## Source material:
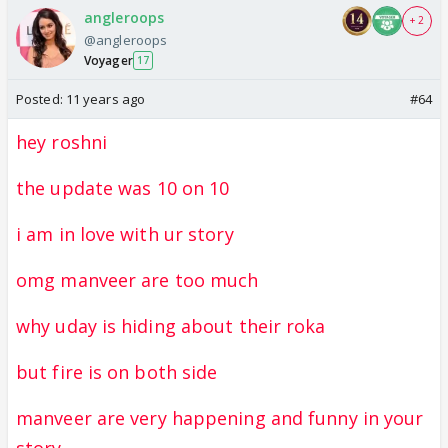
angleroops
+ 2
@angleroops
Voyager
17
Posted:
11 years ago
#64
hey roshni
the update was 10 on 10
i am in love with ur story
omg manveer are too much
why uday is hiding about their roka
but fire is on both side
manveer are very happening and funny in your
story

## Required work:
Your answer must consist of every line in the listing that contains "manveer".

## Output of the exercise:
omg manveer are too much
manveer are very happening and funny in your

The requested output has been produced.